Il faut néanmoins être conscient d’une chose : les femmes gagnant des revenus bien plus élevés que le revenu médian (comme c’était le cas du revenu de votre première conjointe) font partie de la minorité. Si vous souhaitez en plus une femme "jeune, belle, dynamique, disponible dans un secteur de 10 km à la ronde, s’intéressant à vous (etc.)", le nombre de femmes disponibles et susceptibles d’entrer dans ces critère diminue encore. Plus vous êtes "exigeants", plus la possibilité que cette personne existe diminue.

Merci pour vos encouragements Myrtilles smile

Pour le cas de mon ex-conjointe, sauf à dire une bêtise, je ne considérais pas jusqu’à lors qu’elle avait "des revenus bien plus élevés que le revenu médian" (de la moyenne des revenus d’ailleurs j’aurais dit… et pas du revenu médian). Certes c’était au-dessus de cette moyenne, mais loin de moi l’idée de penser que ce cas était isolé (bref… je vous rassure cela ne change en rien ma volonté de maintenir notre séparation !). Toutes les femmes qui font une école de commerce, une profession libérale (sous réserve de percer), et de manière plus générale toutes les femmes ambitionnant de réussir leur vie professionnelle doivent (ou devraient en tout cas) pouvoir prétendre à un revenu > 2 000 € net/mois, à l’aube de leur 30ème anniversaire. On dévie sur le sujet des disparités salariales hommes/femmes, mais je trouve cela fort intéressant au final.

Pour répondre à vos propos in fine, je ne pense pas être spécialement exigent, vraiment ! Simplement avoir UN seul critère "rédhibitoire" (==> que ma douce réussisse sa vie professionnelle dans les grandes masses, ou a minima qu’elle ait des ambitions patrimoniales ou d’autres natures). Mais peut être à tord, certainement d’ailleurs.

Iqce a écrit :

Et en plus elle risque d’avoir des exigences elle aussi n’est ce pas.

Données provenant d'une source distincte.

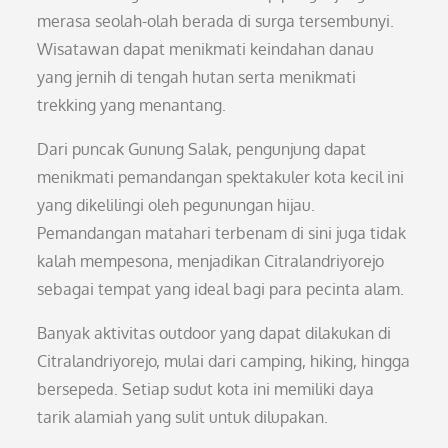
merasa seolah-olah berada di surga tersembunyi.
Wisatawan dapat menikmati keindahan danau
yang jernih di tengah hutan serta menikmati
trekking yang menantang.
Dari puncak Gunung Salak, pengunjung dapat
menikmati pemandangan spektakuler kota kecil ini
yang dikelilingi oleh pegunungan hijau.
Pemandangan matahari terbenam di sini juga tidak
kalah mempesona, menjadikan Citralandriyorejo
sebagai tempat yang ideal bagi para pecinta alam.
Banyak aktivitas outdoor yang dapat dilakukan di
Citralandriyorejo, mulai dari camping, hiking, hingga
bersepeda. Setiap sudut kota ini memiliki daya
tarik alamiah yang sulit untuk dilupakan.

Car si les sentiments passent au deuxième plan, pourquoi ne viserait elle pas plus haut ?

Totalement d’accord avec vous ! Je ne prétends aucunement être un Don Juan, un Ryan Gosling, ou un Zac Efron en puissance ! Simplement moi (et c’est bien mieux… joke time) !

Dernière modification par Despe44 (31/08/2016 09h40)


A vaincre sans péril, on triomphe sans gloire….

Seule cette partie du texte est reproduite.